Building out software systems presents a wide variety of challenges and machine learning is no different. The challenges can be broadly categorised into 5 different types viz. Quality of the data, Repeatability, Data Variance, Tooling, Conflicting vision
Lets take each of these and talk about them
Quality of the training data: This follows the classic maxim of software engineering which is garbage in garbage out. Care should be taken in ensuring that the data used should be complete, accurate and consistent in all respects. It all starts with the sourcing of data. Ask questions – Am I harvesting this data from the right source? Can this be considered as the golden source of truth. Once satisfied, move forward towards analysing the data. Some of the things to look for when analysing the data is whether there are any typos, whether entries have been duplicated, whether there are inconsistencies in measurement units like for e.g. miles versus kilometers. There are costs to be paid for bad quality data – for e.g. if entries are duplicated, the model would incorrectly assign a higher weightage to those data elements. If data labels (note the emphasis on labels) are marked in-correct the accuracy of the whole model in predicting on production data will be wildly inaccurate. Data needs to be complete – if the job of the model is to predict the weather for the whole of California, we cannot afford to collect the data just for 2 counties – LA and San Francisco.

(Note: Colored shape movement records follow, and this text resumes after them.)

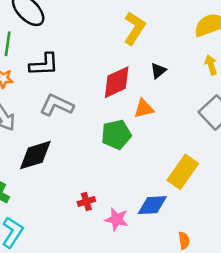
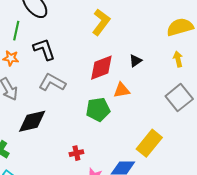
yellow L-shape: (134, 28) -> (101, 22), moved
black L-shape: (44, 65) -> (44, 49), turned -110
red cross: (86, 202) -> (76, 153), moved

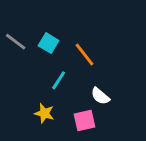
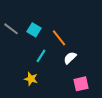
white semicircle: (100, 96) -> (70, 58), moved, turned 96
pink square: (84, 120) -> (81, 84), moved

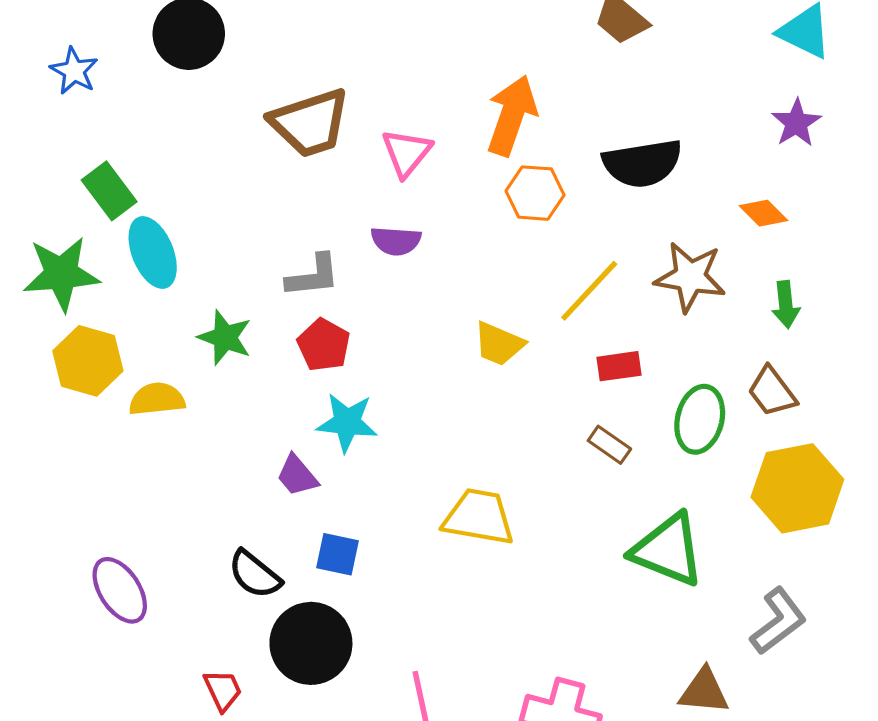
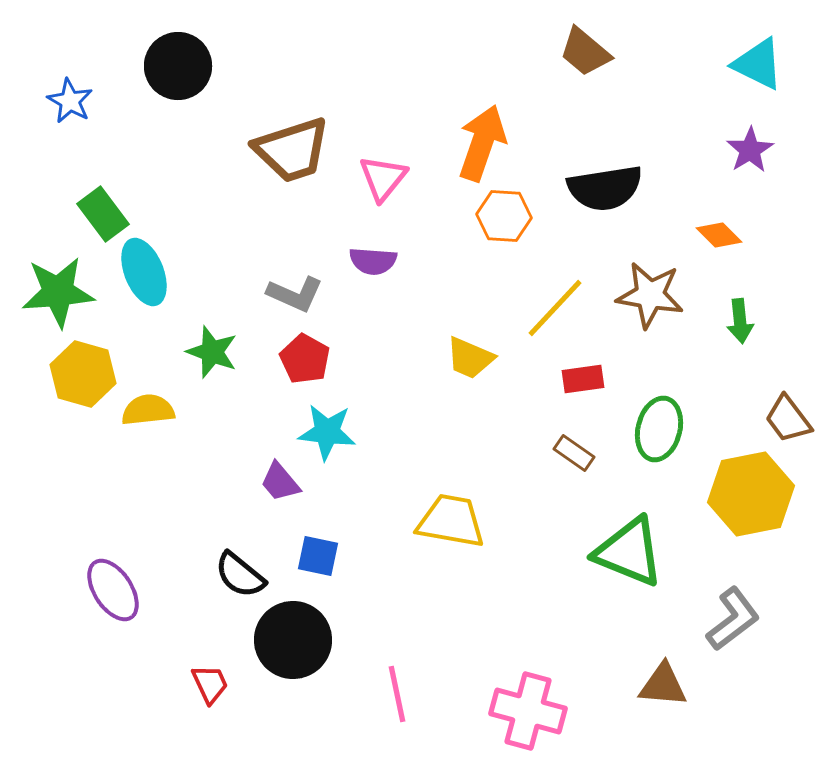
gray L-shape: (313, 276) -> (295, 294), turned 30
brown trapezoid: (772, 392) -> (788, 419), moved

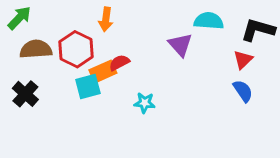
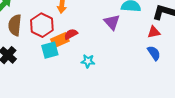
brown semicircle: (36, 49) -> (15, 25), turned -80
red triangle: (243, 60) -> (154, 32), turned 32

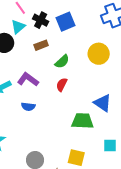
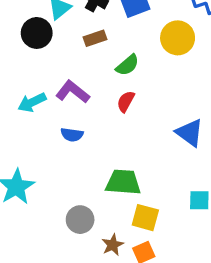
yellow circle: (99, 54) -> (178, 38), moved
green trapezoid: (82, 121) -> (123, 182), moved

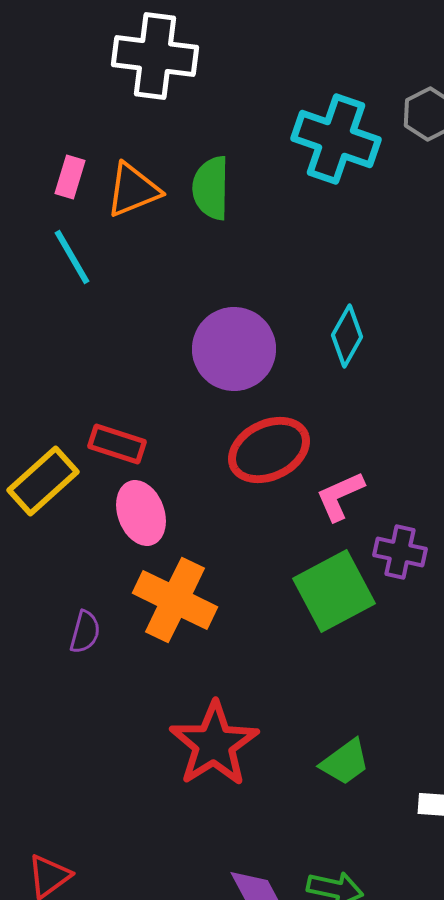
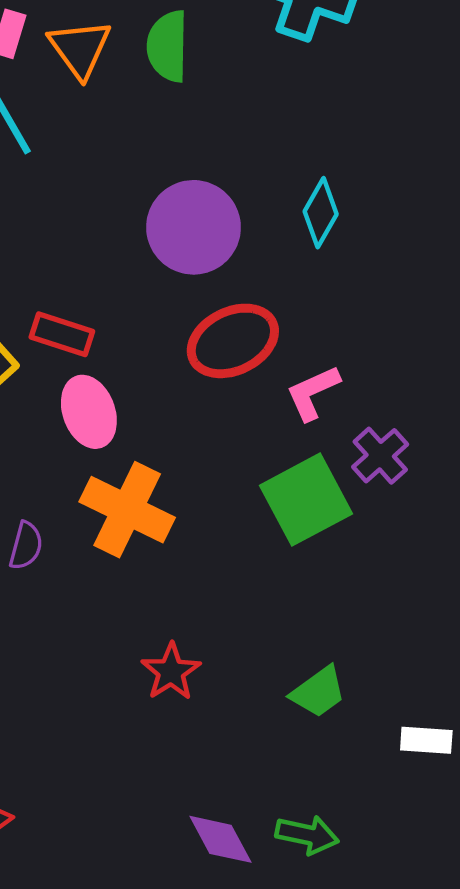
orange triangle: (133, 190) -> (80, 48), turned -44
purple cross: (400, 552) -> (380, 456), turned 36
red star: (214, 744) -> (171, 672), size x0.6

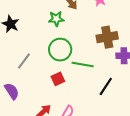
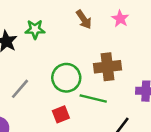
green star: (56, 19) -> (35, 29), moved
brown cross: (107, 37) -> (108, 67), moved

Repeatability: We are all used to the unshakable consistency of machine behavior, especially when it comes to programming. Given the same set of inputs, a software program will always give out the same set of outputs, there is always consistency. Not so much with machine learning. The amount of variables involved in standing up a ML model throws a wrench on this expectation. Randomness is built into the entire science of machine learning. It starts with model weights being initialised with random values. Now this weight goes through multiple iterations before converging into 1 firm value. Now it is clear that if we change the value of the weight with which we started, we will end with a different value when the iterations have finished. The solution to this is to set a fixed random value – sounds like an oxymoron. Setting the random weight to be a constant is just 1 thing, we need to ensure that all the different parts which go into a model need to be set – meaning ensure that the test data is the same between experiments, the way we which we split the data into test and training is the same, the hyper parameters are set in the same way.
Data Variance: Change is the only constant, as they say and the rule applied to the data used in machine learning too. We could have taken all the care in the world that the data which we used for training our model was accurate and complete in all respects. But with time now, the nature of data would have changed. E.g. lets say you had built a machine learning model which given a set of pictures would categorise them into either – business formals or business semi – formals. Societal norms change and what was considered business formal before could be outdated today. Likewise, with the advance of technology and data gathering mechanism, it could also be very much possible that more features of the same data set are available today which could produce a more accurate data model. So the idea here is to refresh the data which we use to train our model
Tooling: It has to be acknowledged that we donβt use a hammer to shoo away a mosquito. Meaning the right tool for the right purpose. It should be acknowledged that different use cases need varying amounts of infrastructure. Meaning an image oriented machine learning model will require more horse power than a tabular data based machine learning model. Similarly, different phases of a machine learning modelling process require different sets of tools. Meaning, a team of machine learning engineers and scientists working on prototyping a model would require less horse power than when the same prototype is running in production against real world data loads. The challenge here is developing the ability in coming up with the right set of tools for the right use case.
Conflicting vision: Too many cooks spoil the broth. And in a team between a ML engineer, the product manager and the executive leader, if they share different visions of what the model is supposed to do, then all of their views need to be re-conciled. There has to be a compromise and a go-forward path.